A new self-replicating campaign is saturating the npm ecosystem with spam packages. The worm, tracked as IndonesianFoods, is publishing new packages every 7–10 seconds and has already pushed 100,000+ releases with pseudo‑random names—often themed after Indonesian cuisine. While no malicious payload has been confirmed inside the packages to date, the automation and scale create material risk for software supply chains.
Scale and automation are overloading npm and security tooling
Security researcher Paul McCarthy first spotlighted the activity and launched a public tracker of related accounts and package counts. According to Sonatype, the earliest attempts date back to September 10, 2025 (e.g., fajar-donat9-breki), but replication logic did not meaningfully propagate at that time. The current wave is unprecedented in pace and volume, “overloading multiple security systems.” For example, Amazon Inspector—surfacing issues via OSV advisories—is generating large alert volumes, and Sonatype recorded 72,000 new advisories in a single day, illustrating the alert-fatigue risk for defenders.
How the IndonesianFoods worm replicates across the registry
Researchers report the worm’s code resides in a single JavaScript file inside each package (auto.js or publishScript.js). It does not auto‑execute and avoids postinstall hooks. Activation requires a manual run, such as node auto.js. Once started, the script loops indefinitely: it removes “private”: true from package.json, generates a new name and version to evade duplicate filters, and issues an npm publish. The result is registry pollution, increased infrastructure load, and search-result contamination. If such packages are installed accidentally or pulled in as transitive dependencies, the likelihood of supply chain compromise rises.
Monetization hypothesis: exploiting TEA Protocol incentives
Endor Labs observed tea.yaml files in some packages containing credentials and wallet addresses, indicating an attempt to abuse the TEA Protocol—a blockchain platform that rewards open-source contributions with tokens. The suspected strategy is straightforward: more packages and higher measured “impact” can yield larger payouts. Analysts posit a staged evolution: in 2023, roughly 43,000 packages were seeded; in 2024, TEA-linked monetization was added; and by 2025 the self‑replication component turned IndonesianFoods into a worm. This pattern resembles a Sybil-style exploitation of incentive systems rather than classic data-theft malware.

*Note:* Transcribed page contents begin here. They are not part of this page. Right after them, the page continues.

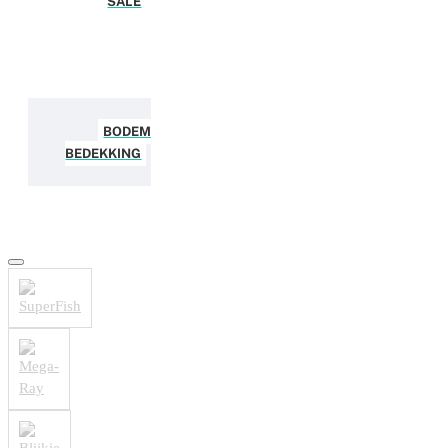
SALE
BODEM
BEDEKKING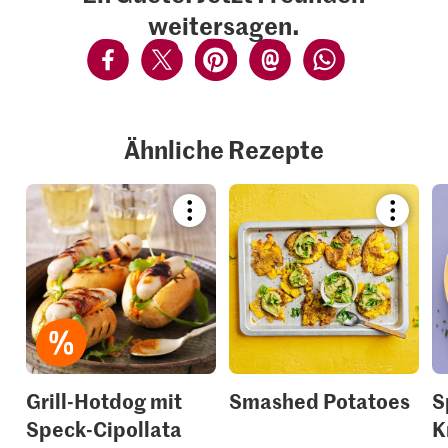
weitersagen.
Ähnliche Rezepte
Bookmark
Bookmar
recipe
recipe
or
or
add
add
it
it
to
to
your
your
collections.
collection
Grill-Hotdog mit
Smashed Potatoes
S
Speck-Cipollata
K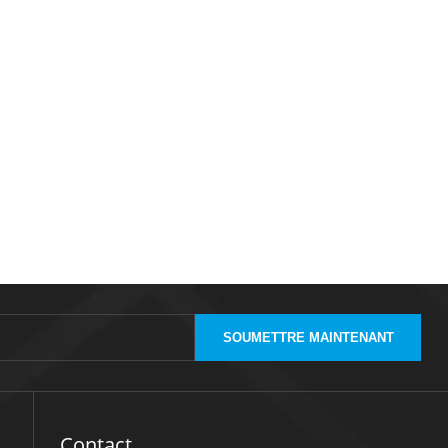
SOUMETTRE MAINTENANT
Contact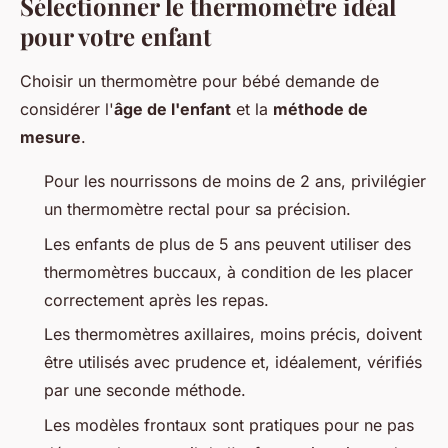
Sélectionner le thermomètre idéal
pour votre enfant
Choisir un thermomètre pour bébé demande de
considérer l'
âge de l'enfant
et la
méthode de
mesure
.
Pour les nourrissons de moins de 2 ans, privilégier
un thermomètre rectal pour sa précision.
Les enfants de plus de 5 ans peuvent utiliser des
thermomètres buccaux, à condition de les placer
correctement après les repas.
Les thermomètres axillaires, moins précis, doivent
être utilisés avec prudence et, idéalement, vérifiés
par une seconde méthode.
Les modèles frontaux sont pratiques pour ne pas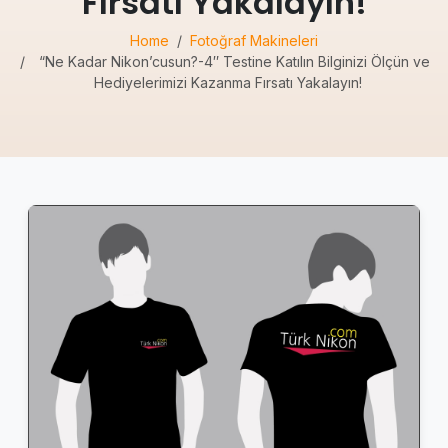
Fırsatı Yakalayın!
Home
Fotoğraf Makineleri
“Ne Kadar Nikon’cusun?-4″ Testine Katılın Bilginizi Ölçün ve
Hediyelerimizi Kazanma Fırsatı Yakalayın!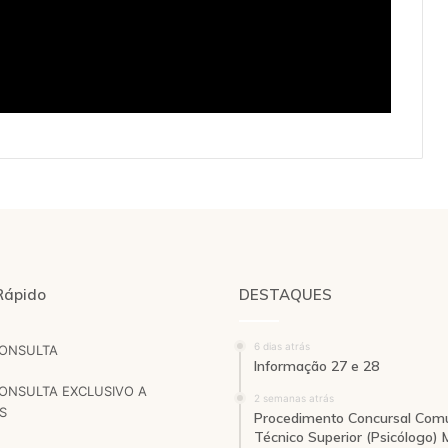
Rápido
DESTAQUES
6 dias atrás
CONSULTA
Informação 27 e 28
ONSULTA EXCLUSIVO A
2 semanas atrás
S
Procedimento Concursal Com
Técnico Superior (Psicólogo)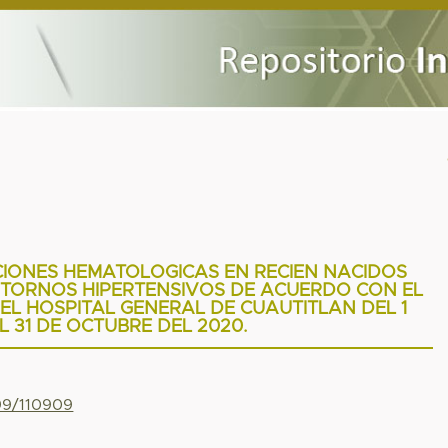
IONES HEMATOLOGICAS EN RECIEN NACIDOS
STORNOS HIPERTENSIVOS DE ACUERDO CON EL
EL HOSPITAL GENERAL DE CUAUTITLAN DEL 1
 31 DE OCTUBRE DEL 2020.
799/110909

Supply chain risk outlook and related worm activity
Although current samples show no backdoors or data exfiltration, the risk of a “hot payload swap” remains: an update or companion dependency could later deliver malicious code once defenders are desensitized by noise. Recent worms such as GlassWorm (OpenVSX and Visual Studio Code Marketplace) and Shai‑Hulud (hundreds of npm packages) reinforce a trend where low-complexity automation provides cover for more targeted attacks across open-source ecosystems.
Actionable defenses for developers and registries
Recommended controls for engineering teams
– Pin dependencies with lockfiles and restrict updates via allowlists.
– Proxy through a private registry (e.g., Verdaccio, Artifactory) and quarantine new or unverified packages.
– Enforce npm 2FA and use provenance/attestations where available.
– Default CI to –ignore-scripts and block arbitrary lifecycle hooks.
– Employ SCA and anomaly detection (e.g., Sonatype, Endor Labs, osv-scanner) to track suspicious publication patterns and dependency drift.
– Avoid wildcard and overly broad version ranges; limit caret/tilde expansion and reduce blind, registry‑wide searching.
Measures for registry operators and ecosystems
– Apply publish rate limiting, behavioral analytics, and automatic quarantine for bursty or templated package series.
– Strengthen maintainer verification and detect template-code farms for deduplication.
– Coordinate notifications across OSV and scanners to cut alert fatigue while preserving incident visibility.
IndonesianFoods underscores how high-volume “noise” can erode trust in the world’s largest JavaScript package registry and widen openings for targeted compromises. Organizations should reassess dependency hygiene, tighten publish and intake controls, and invest in anomaly detection now. Early adoption of these measures lowers the odds that the next wave of spam packages becomes the start of a genuine supply chain attack.